General Instructions

This page outlines the instructions for the first project. You should have a file project01.Rmd in your RStudio workspace where you can work on the project. I find that students prefer having a consistent format for the projects, so I will attempt to keep the format the same throughout the semester.

On the due-date, your group is responsible for completing three elements:

3. Giving a presentation based on your slide show. This should be 8-10 minutes in length. I suggest having one member drive the slides and the others rotate describing the results.

As described on the syllabus, the project will be graded as either Satisfactory or Unsatisfactory. I will provide additional feedback that you can address in the next project.

Specific Instructions

This project uses a collection of movies reviews from IMDb. This is a classic data set in machine learning. You can read more about the collection as a whole here. Each group will be assigned a slightly different subset of the corpus to explore; each subset considers the differences (or lack thereof) between different subsets of the corpus.

The goal of your project is to apply the methods we have developed so far to explore your corpus and understand what features distinguish the two categories you have been assigned. Here are some things you should consider addressing:

• How accurately can you classify the groups based on the text on the validation data?
• What terms most distinguish the groups? Are there any bigrams or skip grams that are particularly important? If you look at just verbs or adjectives does anything different pop up?
• Looking at negative example from your best model, do you find it easy to identify the correct class or not?
• If any of the most indicative terms seem surprising, apply KWiC to the data. Does that help explain why the term is predictive?
• Is there a difference in the parts of speech used between the groups?
• Create a confusion matrix and describe any patterns (interesting or not).

I recommend looking into most of these, but feel free to skip parts that seem less relevant to your question. Likewise, consider extending the questions if an interesting idea comes from your analysis.

You will find that most (perhaps all) of the results you want to show are tables and example reviews. Getting these into a slide show can be a bit annoying. Some approaches include: (1) highlight and copy texts from the clipboard, (2) screen shots of small tables or (3) save the table as a csv file, read into Excel or Googe Sheets, and paste as a table from there.

Groups

Each group has a slightly different part of the corpus and a different prediction task. The full corpus contains reviews with 1-4 or 7-10 stars. You should be able to download your data set from within the project01.Rmd file.

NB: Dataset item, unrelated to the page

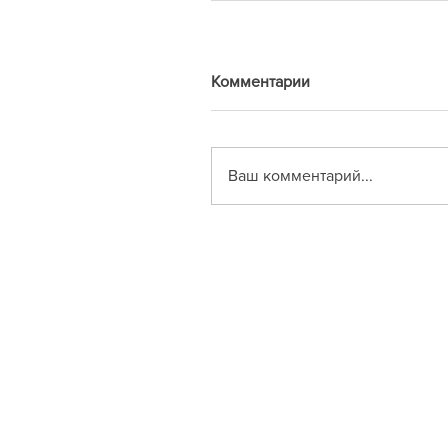
Комментарии
Ваш комментарий...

Group 1: imdb_neg_extreme Compare reviews of 1 star to those with 4.

Group 2: imdb_pos_extreme Compare reviews of 7 stars to those with 10.

Group 3: imdb_polarity_extreme Compare the 1 and 10 star reviews.

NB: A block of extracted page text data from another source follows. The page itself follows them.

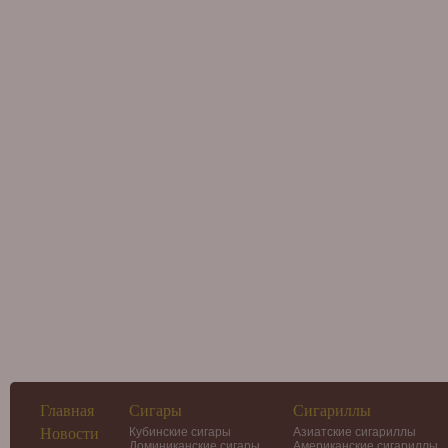
Главная
Сигары
Сигариллы
Новости
Кубинские сигары
Азиатские сигариллы
Доминиканские сигары
Американские сигариллы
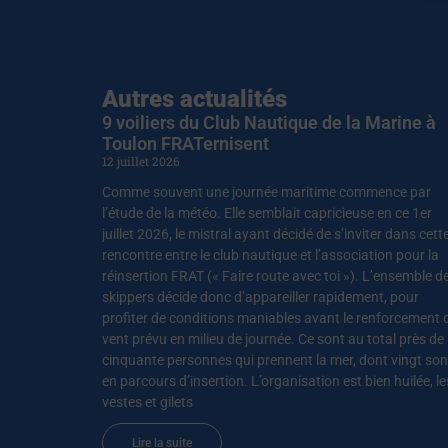
Autres actualités
9 voiliers du Club Nautique de la Marine à
Toulon FRATernisent
12 juillet 2026
Comme souvent une journée maritime commence par
l’étude de la météo. Elle semblait capricieuse en ce 1er
juillet 2026, le mistral ayant décidé de s’inviter dans cett
rencontre entre le club nautique et l’association pour la
réinsertion FRAT (« Faire route avec toi »). L’ensemble d
skippers décide donc d’appareiller rapidement, pour
profiter de conditions maniables avant le renforcement 
vent prévu en milieu de journée. Ce sont au total près de
cinquante personnes qui prennent la mer, dont vingt son
en parcours d’insertion. L’organisation est bien huilée, le
vestes et gilets
Lire la suite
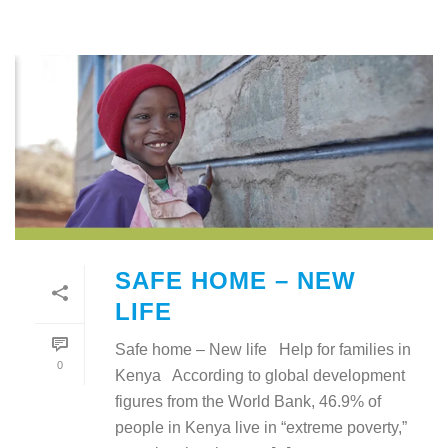
SAFE HOME – NEW
LIFE
Safe home – New life Help for families in
0
Kenya According to global development
figures from the World Bank, 46.9% of
people in Kenya live in “extreme poverty,”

Group 4: imdb_polarity_mod Compare the 4 and 7 star reviews.

Group 5: imdb_vs_extreme Compare the extreme (1/10) reviews to the moderate (4/7) ones.

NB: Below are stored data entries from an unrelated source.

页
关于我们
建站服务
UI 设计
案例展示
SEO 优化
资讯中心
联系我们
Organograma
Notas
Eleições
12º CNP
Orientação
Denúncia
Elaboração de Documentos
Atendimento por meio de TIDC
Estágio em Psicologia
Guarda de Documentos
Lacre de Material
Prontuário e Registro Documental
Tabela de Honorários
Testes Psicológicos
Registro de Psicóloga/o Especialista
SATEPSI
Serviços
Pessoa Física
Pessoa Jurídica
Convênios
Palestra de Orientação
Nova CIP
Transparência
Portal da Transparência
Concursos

Group 6: imdb_cats_neg Do a multiclass comparison of the 4 different negative scores.

Group 7: imdb_cats_pos Do a multiclass comparison of the 4 different positive scores.

Group 8: imdb_cats_all Do a multiclass comparison of all 8 categories.

Notes

While working through the project, I typically find that many groups ask for help writing the same bits of code. Any notes that I want to share about how to do specific tasks will be added here as we work through the project.